As the social forms change, new ideas of social value emerge. New ideas of success, of failure, of love and hate, of how we treat each other, for example, a new understanding of equality. But none of these transformations are smooth, because for one, the values can be perceived as incompatible (i.e., individual right vs. collective rights) and secondly any shift in understanding is not undertaken as a single step that we all make together. So there is change, there is possibility and there is uncertainty.
The question I face is how to live with uncertainty as something that cannot be remedied. The idea of having enough to feel secure makes sense, but it is only ever periodic in my life. I will have contract and things will be okay then there is a down time and I am struggling to manage debt. Then, when a new contract comes a long, I try to pull myself out of the hole I had to dig. This cycle continues and then I wonder, do I make a switch? Do I try a new career? I think about my age, my experience—being in the arts—and wonder: how can I make a switch to a new career at my age. I think about the kind of job. I wonder. I am uncertain.
This uncertainty, of feeling like there is little I can count on is reflected in my personal relationships as well. At least for me, I feel like everyone I know is struggling and they are in no position to help me just as I am in no position to help them. Sure, we can say encouraging words, we can maybe give some money, but we are not a community, at least not in the sense that we rise and fall together. Yes, we in fact do rise and fall together, but we do not see it that way because we see our value and rights in individual terms. As such, our power is perceived as individual power and not as collective power.
For example, when we vote we vote for our own interests, not the interests of people in other social situations that are alien to us. Even if we care, we just aren’t invested in a community that includes them—we have our own issues. So we vote based upon our own needs.
I won’t get into how the electorate have been willfully manipulated by the sophistic statements of politicians because the duplicity on a political level is mirrored in our day to day lives. We seek out the simple and direct solution even if that means exclusions that are classist, racists, sexist, and so on. But it’s not as simply as saying “we are the government” because we are not, however, we can choose to govern ourselves.
The challenge I face is very much focused on how to live the individual life. In troubled times I turn to me not community; or rather, I turn to a community of shadows. To authors and artists, to philosophers and thinkers, from both times past and now. I do not turn to the news, I do not turn to acquaintances, I do not turn to slogans.

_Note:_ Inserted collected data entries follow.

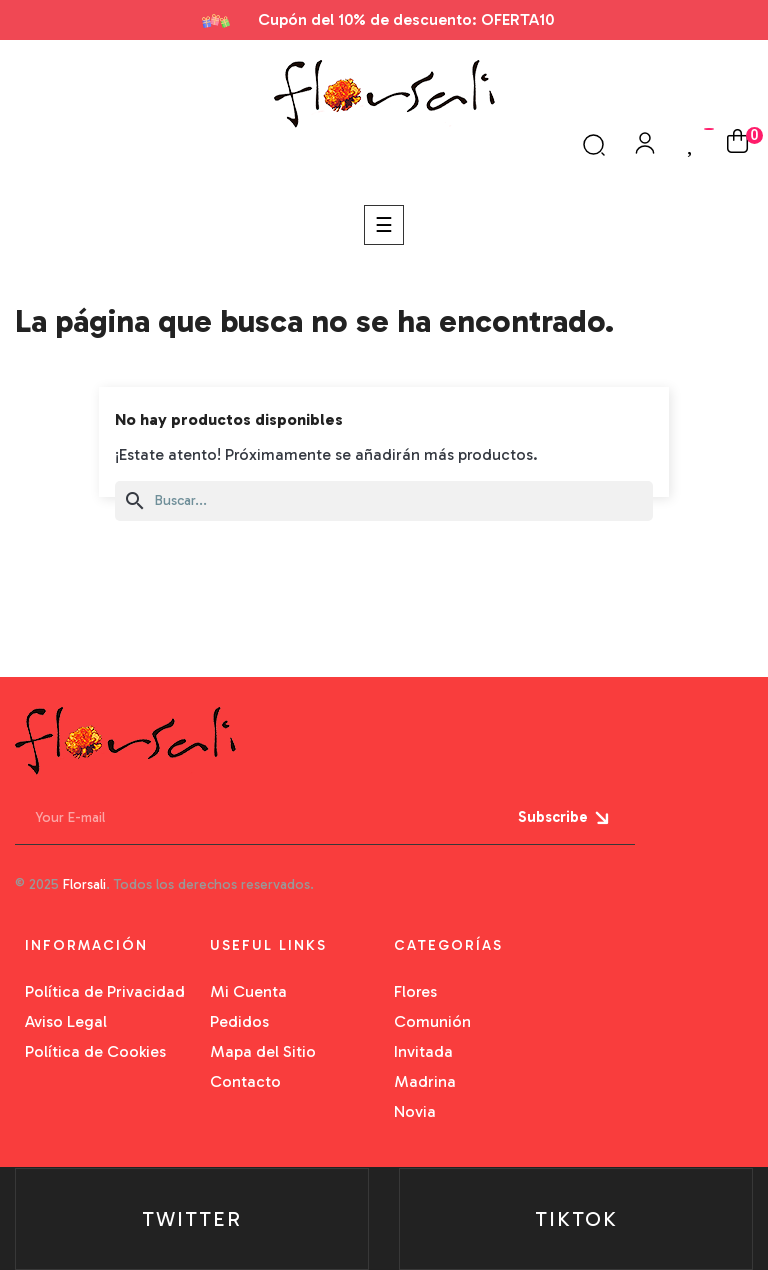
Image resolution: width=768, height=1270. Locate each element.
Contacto (245, 1081)
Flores (415, 991)
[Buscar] (384, 501)
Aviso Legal (66, 1021)
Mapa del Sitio (263, 1051)
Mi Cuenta (248, 991)
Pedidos (239, 1021)
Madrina (425, 1081)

And I do not turn to my family. In large part this is my personality—I tend to go my own way. So it is interesting, and perhaps even ironic that a person like me—who spends much of their time alone—would spend so much time thinking about community. And the reason for this is simple. Even as a loner—as an outsider—I am still very much dependent upon community, even if what “community” is for me, or means to me, is different for me than it is for others. I still need the support and encouragement, I still need the stability and certainty, I still need, in short, the fundamental things we all need. And this is the point, even though we are all different, and even though our needs and interests, may be different—or seem different—we still need a foundation that includes us. We still need a home, a community; we still need a safe foundation.
So as I think about a new career, as I struggle with what this will all mean, I struggle with the underlying question: can I find a foundation in my life?